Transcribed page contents
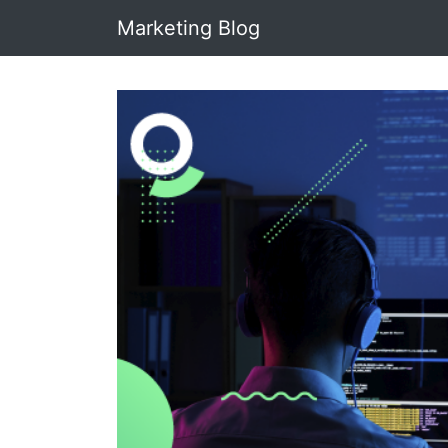
Marketing Blog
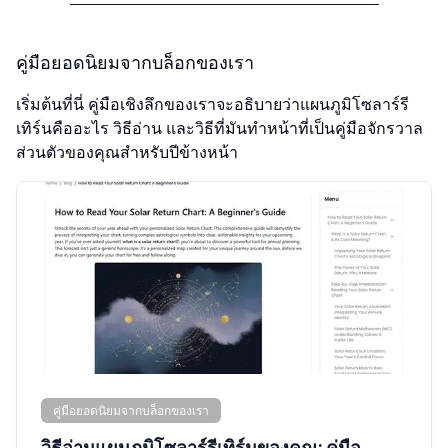
คู่มือยอดนิยมจากบล็อกของเรา
เริ่มต้นที่นี่ คู่มือเชิงลึกของเราจะอธิบายว่าแผนภูมิโซลาร์รี
เทิร์นคืออะไร วิธีอ่าน และวิธีที่มันทำหน้าที่เป็นคู่มือจักรวาล
ส่วนตัวของคุณสำหรับปีข้างหน้า
คู่มือยอดนิยมจากบล็อกของเรา
วิธีอ่านแผนภูมิโซลาร์รีเทิร์นของคุณ: คู่มือ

#### INSTRUCTIONS TO FOLLOW:
From the data above, copy each line where the string "โซลาร" appears.

#### RESPONSE BOX:
เริ่มต้นที่นี่ คู่มือเชิงลึกของเราจะอธิบายว่าแผนภูมิโซลาร์รี
วิธีอ่านแผนภูมิโซลาร์รีเทิร์นของคุณ: คู่มือ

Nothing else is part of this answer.